Договорить мы не успели, Клавдия Ермолаевна, позвала меня в свой кабинет, там к ней попал мужчина с очень сложным закрытым переломом ноги, и она хотела мне показать способ ее лечения и восстановления целостности.
Вначале Клавдия Ермолаевна предложила мне попробовать правильно сложить ногу. У мужика была сломана большеберцовая кость, примерно в средней части. Не скажу, что там был полный фарш, но три осколка нащупать смог. Осторожно, помня наставления Клавдии Ермолаевны, стал перемещать осколки по своим местам. Ушло минут двадцать. Мужчина в это время, зло смотрел на меня, но ни слова не сказал, видно стеснялся моей учительницы. Клавдия Ермолаевна проверила качество моей работы, улыбнулась, и отправила к Герасиму. Надеюсь, я все правильно сделал. Не учила она меня, а проверила навык, который я уже приобрел, и хитро так проверила, на крупных костях человека. Если так дальше пойдет, то мне разрешат людям пальцы складывать, пошутил я мысленно.
Потом я потерял счет дням, больные пошли сплошным потоком. Выполнял все поручения моих учителей. Был медбратом, санитаром, сиделкой, а еще порошкотером и специалистом по разливу микстур и снадобий в керамические пузырьки. Уставал за день неимоверно, в иной день принимали до тридцати пациентов. И за прооперированными больными я ухаживал, менял повязки, выносил за ними «утки», мыл, когда это было необходимо.
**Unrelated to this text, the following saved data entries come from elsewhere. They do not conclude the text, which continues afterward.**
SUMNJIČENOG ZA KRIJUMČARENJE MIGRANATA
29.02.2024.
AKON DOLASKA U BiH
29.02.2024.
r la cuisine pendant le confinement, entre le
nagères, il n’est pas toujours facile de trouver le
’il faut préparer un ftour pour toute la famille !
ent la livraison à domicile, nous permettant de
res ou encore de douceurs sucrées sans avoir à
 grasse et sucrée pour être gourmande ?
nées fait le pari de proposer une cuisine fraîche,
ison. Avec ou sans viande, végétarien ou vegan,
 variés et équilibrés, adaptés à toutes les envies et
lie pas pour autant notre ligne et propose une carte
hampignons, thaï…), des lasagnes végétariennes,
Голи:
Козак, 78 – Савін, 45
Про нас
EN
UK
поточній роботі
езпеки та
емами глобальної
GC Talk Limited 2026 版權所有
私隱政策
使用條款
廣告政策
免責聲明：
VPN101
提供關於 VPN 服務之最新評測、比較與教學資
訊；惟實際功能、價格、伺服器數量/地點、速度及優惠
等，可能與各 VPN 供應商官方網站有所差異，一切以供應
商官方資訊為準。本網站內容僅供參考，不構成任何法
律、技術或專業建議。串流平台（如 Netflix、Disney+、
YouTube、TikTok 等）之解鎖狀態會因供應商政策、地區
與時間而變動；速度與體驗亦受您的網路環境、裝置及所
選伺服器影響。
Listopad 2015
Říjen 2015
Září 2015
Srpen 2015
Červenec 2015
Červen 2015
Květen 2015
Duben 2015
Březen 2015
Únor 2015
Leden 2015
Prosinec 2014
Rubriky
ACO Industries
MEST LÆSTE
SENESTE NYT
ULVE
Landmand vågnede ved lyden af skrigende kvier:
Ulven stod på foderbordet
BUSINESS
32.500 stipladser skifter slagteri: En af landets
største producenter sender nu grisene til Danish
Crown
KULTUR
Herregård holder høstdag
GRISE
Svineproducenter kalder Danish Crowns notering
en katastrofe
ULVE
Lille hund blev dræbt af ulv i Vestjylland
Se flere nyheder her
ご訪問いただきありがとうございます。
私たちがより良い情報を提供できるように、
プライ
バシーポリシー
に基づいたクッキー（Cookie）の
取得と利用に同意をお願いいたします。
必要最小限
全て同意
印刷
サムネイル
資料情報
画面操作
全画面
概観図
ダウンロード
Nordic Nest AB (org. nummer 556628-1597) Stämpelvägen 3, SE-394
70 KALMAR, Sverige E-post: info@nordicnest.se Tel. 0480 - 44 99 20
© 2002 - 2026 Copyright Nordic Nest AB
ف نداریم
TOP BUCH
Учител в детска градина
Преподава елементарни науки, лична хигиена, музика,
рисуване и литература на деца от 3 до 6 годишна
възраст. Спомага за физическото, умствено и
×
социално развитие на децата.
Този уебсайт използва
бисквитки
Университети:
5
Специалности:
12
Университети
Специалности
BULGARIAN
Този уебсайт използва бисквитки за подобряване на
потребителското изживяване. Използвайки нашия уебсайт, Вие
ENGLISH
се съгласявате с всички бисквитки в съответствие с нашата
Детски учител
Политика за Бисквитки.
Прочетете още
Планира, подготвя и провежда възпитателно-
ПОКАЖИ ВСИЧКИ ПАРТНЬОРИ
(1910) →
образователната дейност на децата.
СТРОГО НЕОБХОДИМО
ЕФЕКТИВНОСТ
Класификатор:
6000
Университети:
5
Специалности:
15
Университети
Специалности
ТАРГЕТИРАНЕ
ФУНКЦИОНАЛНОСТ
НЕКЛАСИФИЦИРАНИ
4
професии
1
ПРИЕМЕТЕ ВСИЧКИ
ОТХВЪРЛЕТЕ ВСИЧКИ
Герасим и Клавдия Ермолаевна говорили мне, что работа в качестве подсобника лекаря позволит мне более качественно усвоить способы лечения. Кто бы спорил, в моем времени примерно также начинали, правда, большинство хирургов, не мыли полы. Специфика времени, от этого не уйдешь, даже при большом желании. Помимо основной, лекарской работы, Герасим преподавал мне воинскую науку. Работал я с саблей, копьем и щитом, метал в ворота конюшни различные железки, в основном небольшие ножи и топоры, бросал камни на точность. Естественно, учитель проводил тренировки с учетом моего возраста, да и оружие (сабля, копье и щит) были изготовленное из дерева.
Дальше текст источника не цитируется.